Excellent point, very well-made.
It is a shame that the typical older progressive (the kind, e.g. that still believes in free speech) does not understand public choice theory.
Of course, if they did, then they would likely at minimum be center-left, if not fully classical liberal.
But I suppose this is another of the reasons why the center-left has essentially vanished as a voting bloc, and is relatively rare even amongst the commentariat.
Is it possible to steelman something to the point of absurdity?
That’s the feeling I get after reading Zvi’s revised take. The pope knew good and well that it would be interpreted as a call to action. That’s all that matters. Providing cover for politicians to do their thing under the auspices of the almighty himself is part and parcel with the historical playbook of the Catholic Church.
“With cars, those who can, create. Those who can’t, regulate.” It’s self-evidently absurd. The capacity of a society to build cars has nothing whatsoever to do with the need to regulate cars. I could continue down the list. And so it is with computer technology.
It's not the capacity pf society to build cars but the innovation and risk taking of entrepreneurs to do so, and regulations- whether you like them or not- are not innovative or entrepreneurial. They are about control. SO those who do, do not regulate and those who regulate do not do.
You miss the point. Regulatory bureaucrats are *bureaucrats*. It's a common trope that bureaucrats can't do anything creative, and whether you believe it or not, that's what the saying is all about.

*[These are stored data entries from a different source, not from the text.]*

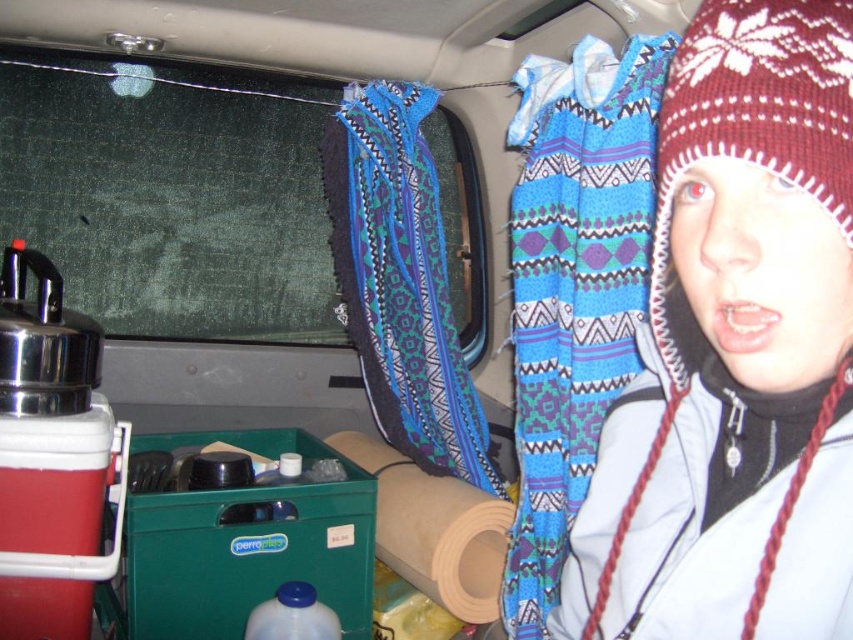 You are organizing items in the vehicle and need to place a new item between the blue woven blanket at upper center and the blue woven blanket at center. Based on their positions, where should you place the new item?

The blue woven blanket at upper center is located below the blue woven blanket at center, so you should place the new item between them by positioning it above the blue woven blanket at upper center and below the blue woven blanket at center.

You are a passenger in the vehicle and want to cover yourself with the items available. Which item, the knitted woolen hat at upper right or the blue woven blanket at center, would be more suitable for covering a larger body area?

The blue woven blanket at center would be more suitable for covering a larger body area since it is bigger in size compared to the knitted woolen hat at upper right.

You are a passenger in the van and need to grab the blue woven blanket at center to cover yourself. Which direction should you move to reach it from the knitted woolen hat at upper right?

The knitted woolen hat at upper right is positioned on the right side of the blue woven blanket at center, so you should move to the left to reach the blue woven blanket at center. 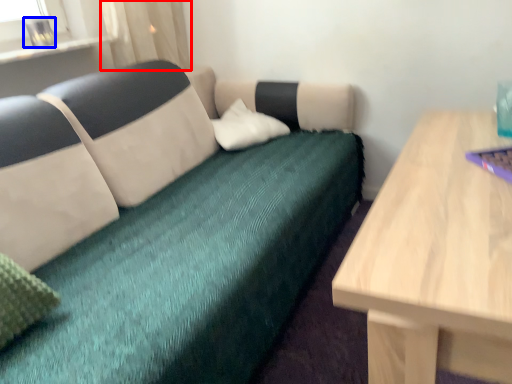 Question: Which object appears farthest to the camera in this image, curtain (highlighted by a red box) or glass vase (highlighted by a blue box)?

Choices:
 (A) curtain
 (B) glass vase

Answer: (A) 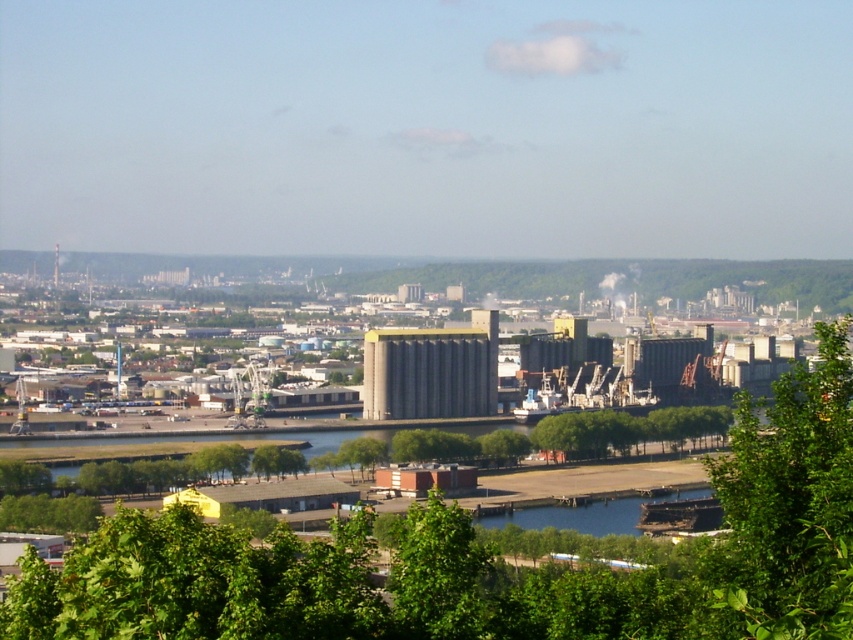 Between green leafy tree at lower right and gray concrete silos at center, which one is positioned lower?

green leafy tree at lower right

Between green leafy tree at lower right and gray concrete silos at center, which one appears on the right side from the viewer's perspective?

green leafy tree at lower right is more to the right.

Is point (837, 346) positioned in front of point (437, 353)?

That is False.

Where is `green leafy tree at lower right`? green leafy tree at lower right is located at coordinates (790, 502).

Measure the distance between gray concrete silos at center and camera.

gray concrete silos at center is 646.85 meters away from camera.

Between gray concrete silos at center and green leafy tree at lower left, which one appears on the right side from the viewer's perspective?

gray concrete silos at center

Between point (466, 355) and point (0, 520), which one is positioned in front?

Point (466, 355)

You are a GUI agent. You are given a task and a screenshot of the screen. Output one action in this format:
    pyautogui.click(x=<x>, y=<y>)
    Task: Click on the gray concrete silos at center
    The width and height of the screenshot is (853, 640).
    Given the screenshot: What is the action you would take?
    pyautogui.click(x=431, y=371)

Who is positioned more to the left, green leafy tree at lower left or green leafy tree at center?

green leafy tree at lower left is more to the left.

Based on the photo, can you confirm if green leafy tree at lower left is positioned to the right of green leafy tree at center?

In fact, green leafy tree at lower left is to the left of green leafy tree at center.

Is point (20, 502) in front of point (395, 442)?

No, it is behind (395, 442).

Find the location of a particular element. green leafy tree at lower left is located at coordinates (48, 513). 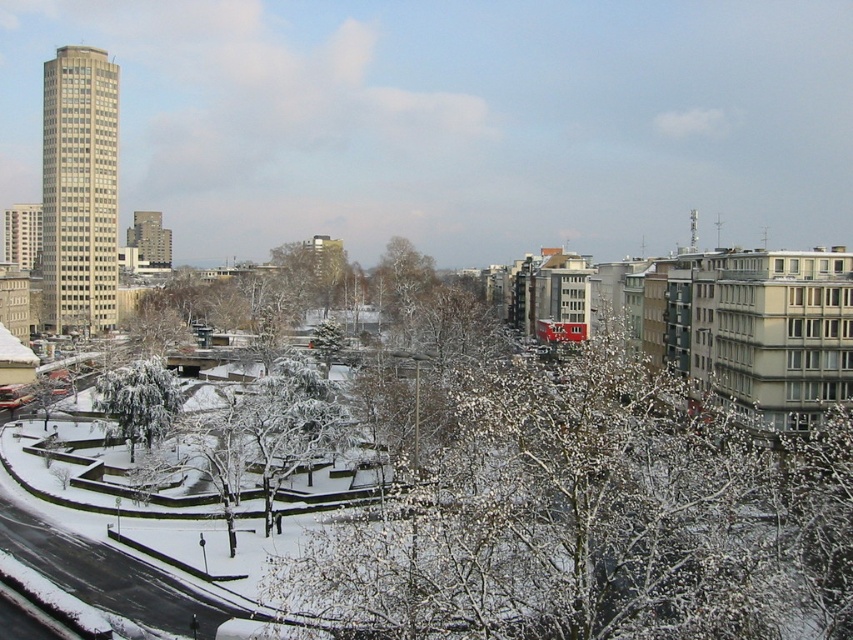 Question: Which of the following is the closest to the observer?

Choices:
 (A) white frosty tree at lower left
 (B) white snow-covered tree at center

Answer: (B)

Question: Is the position of white snow-covered tree at center more distant than that of white frosty tree at lower left?

Choices:
 (A) yes
 (B) no

Answer: (B)

Question: Is white snow-covered tree at center bigger than white frosty tree at lower left?

Choices:
 (A) yes
 (B) no

Answer: (A)

Question: Can you confirm if white snow-covered tree at center is positioned above white frosty tree at lower left?

Choices:
 (A) no
 (B) yes

Answer: (B) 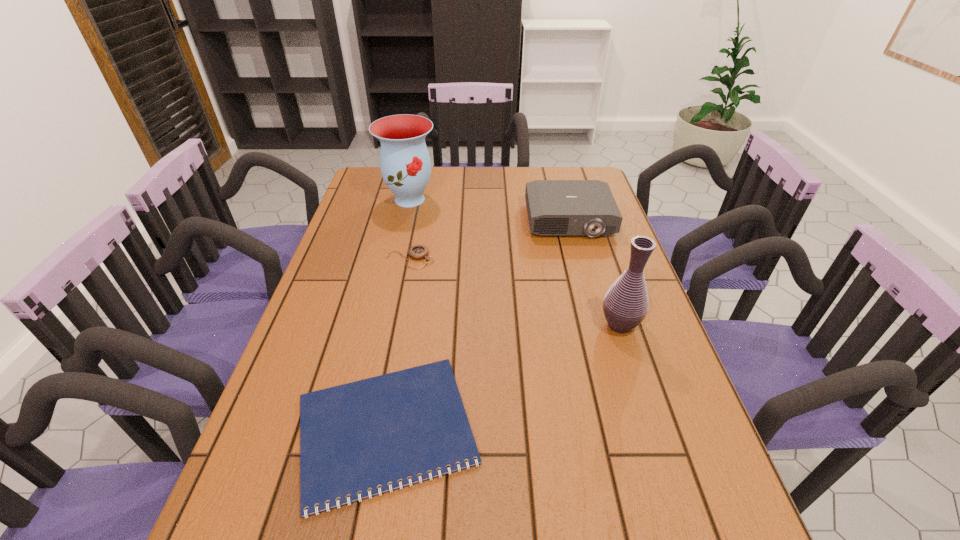 Identify the location of vacant area that lies between the fourth tallest object and the farther vase. (410, 229).

Where is `vacant region between the left vase and the right vase`? This screenshot has height=540, width=960. vacant region between the left vase and the right vase is located at coordinates (515, 262).

Locate an element on the screen. The width and height of the screenshot is (960, 540). empty space that is in between the third nearest object and the left vase is located at coordinates (410, 229).

Identify which object is the third closest to the projector. Please provide its 2D coordinates. Your answer should be formatted as a tuple, i.e. [(x, y)], where the tuple contains the x and y coordinates of a point satisfying the conditions above.

[(625, 306)]

Identify which object is the nearest to the farther vase. Please provide its 2D coordinates. Your answer should be formatted as a tuple, i.e. [(x, y)], where the tuple contains the x and y coordinates of a point satisfying the conditions above.

[(417, 252)]

Find the location of a particular element. The width and height of the screenshot is (960, 540). vacant space that satisfies the following two spatial constraints: 1. on the front side of the notepad; 2. on the right side of the pocket watch is located at coordinates (377, 429).

Find the location of `vacant point that satisfies the following two spatial constraints: 1. on the front side of the third nearest object; 2. on the right side of the nearest object`. vacant point that satisfies the following two spatial constraints: 1. on the front side of the third nearest object; 2. on the right side of the nearest object is located at coordinates [x=377, y=429]. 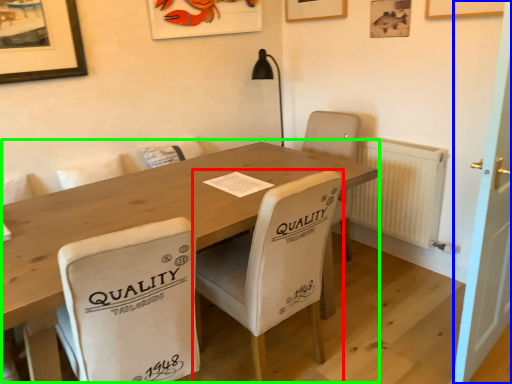 Question: Estimate the real-world distances between objects in this image. Which object is closer to chair (highlighted by a red box), door (highlighted by a blue box) or table (highlighted by a green box)?

Choices:
 (A) door
 (B) table

Answer: (B)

Do you really think that the bureaucrats who regulate cars are contributing to progress?
It's an old saying with many variations. I mostly remember variations on this:
Those who can, do.
Those who can't, teach.
Those who can't teach, coach.
And no, I don't think it's 100% true. Good teachers and coaches are rare. But those lines apply to, for instance, Paul Krugman-types who are full of advice on who businesses should hire, what they should produce, how they should discriminate against what customers, ... Substitute politicians in there too, the ultimate armchair quarterbacks.
Create and regulate are perfectly cromulent verbs in that saying.
"Cromulent is a humorous and informal adjective that means acceptable, satisfactory, or legitimate.
"Origin: The word was completely made up by television writer David X. Cohen for a 1996 episode of The Simpsons (titled "Lisa the Iconoclast").
"Context: In the episode, a teacher claims a made-up word, "embiggens," is perfectly fine, replying: "I don't know why. It's a perfectly cromulent word."
"Current Status: The term became so popular in pop culture and linguistics that it was officially added to major dictionaries, like Merriam-Webster and Dictionary.com."
Even without the coming AI job apocalypse that maybe? probably? is coming, the big OECD question to be answered should be "What is the right social policy for the poor"?
This especially needs to be answered, not for the temporarily bad luck folk, but for those who are lazy, choose to be alcohol or drug dependent, gambling or sex addicts, unwilling to follow orders, by any boss or authority who fails to threaten force, and use force if needed. How should society handle such folk? (Most Dems usually claim "Not all" blah blah. Many are, what of them?)
The LA mayor campaign of Pratt is claiming the Dem city can be cleaned up. It implies, without stating, that the people will be moved out. Not that their behavior will change as much as the location of their behavior. Poor folk are mostly poor because of their poor lifestyle choices & behavior.
As long as this bottom 1% is living such lousy lives, their bad lives will be used politically to claim that capitalism is terrible, or at least inadequate. As Pope Leo does, with most common folk agreeing that the lives of the poor are terrible. That is then used to justify huge govt programs, like the CA homelessness budget of many millions, which only makes the problem worse.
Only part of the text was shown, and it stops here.